Collected data:
########################################

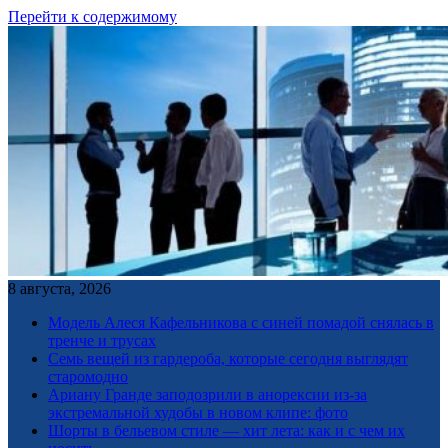
Перейти к содержимому
8 августа, 2026
Модель Алеся Кафельникова с синей помадой снялась в
тренче и трусах
Семь вещей из гардероба, которые сегодня выглядят
старомодно
Ариану Гранде заподозрили в анорексии из-за
экстремальной худобы в новом клипе: фото
Шорты в бельевом стиле — хит лета: как и с чем их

########################################

● WORK INSTRUCTION
Each line from the one containing "экстремальной худобы в новом клипе: фото" to the end of the records should be echoed exactly, and no other line.

● EXERCISE OUTPUT
экстремальной худобы в новом клипе: фото
Шорты в бельевом стиле — хит лета: как и с чем их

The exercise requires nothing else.